7. The utility model provides a coiling mechanism of ultraviolet curing high heat-resisting diaphragm, includes the rolling core that is used for the rolling diaphragm, is used for applying the static generating device of static and is used for the cutter that cuts off the diaphragm to the diaphragm, its characterized in that, the rolling core includes barrel and metallic conductor, the barrel is made by plastics, metallic conductor locates on the barrel or in the barrel.
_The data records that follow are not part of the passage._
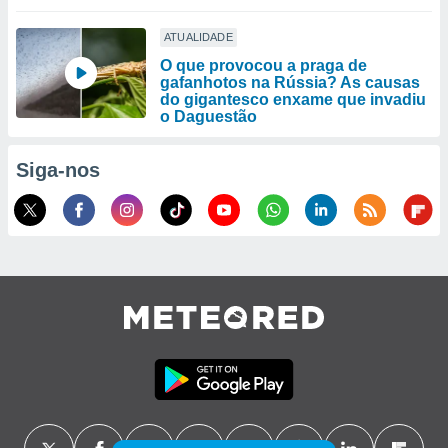
ATUALIDADE
O que provocou a praga de
gafanhotos na Rússia? As causas
do gigantesco enxame que invadiu
o Daguestão
Siga-nos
8. The winding device according to claim 7, further comprising a rotating frame capable of rotating around a horizontally extending rotating shaft and a pushing roller positioned in front of the rotating frame, wherein the winding cores comprise a first winding core and a second winding core, the first winding core and the second winding core are arranged on the rotating frame and are respectively positioned on two sides of the rotating shaft, and the rotating frame is further provided with a roller positioned between the first winding core and the second winding core; the winding device has a winding state and a roll changing state, when in the winding state, the first winding roll core is positioned at a first position, the second winding roll core is positioned at a second position, and the diaphragm passes through the pushing roller and the first winding roll core; when changing the book state, first rolling is rolled up the core and is located the second position, second rolling is rolled up the core and is located the first position, the diaphragm passes through in proper order impel roller, at least one cross the roller and first rolling is rolled up the core, the cutter is located impel the roller with cross between the roller.

9. The winding device according to claim 8, wherein each winding core comprises a pair of chucks, the pair of chucks are respectively arranged at two ends of the barrel, the chucks are made of conductive materials, and the chucks are in conductive connection with the metal conductor; the winding core is arranged on the rotating frame, and the chuck is grounded through the rotating frame.

10. The winding device according to claim 7, wherein the metal conductor comprises a conductive tape or a conductive coating provided on the surface of the drum body, or the metal conductor comprises a metal wire or a metal mesh belt provided in the drum body, or the metal conductor comprises metal particles formed in the drum body.

11. The winding device of claim 7, wherein the winding core further comprises a heat-shrinkable sleeve sleeved outside the cylinder; and/or the winding core comprises a plurality of metal conductors which are distributed at intervals along the circumferential direction of the cylinder body, and at least part of each metal conductor extends along the axial direction of the cylinder body.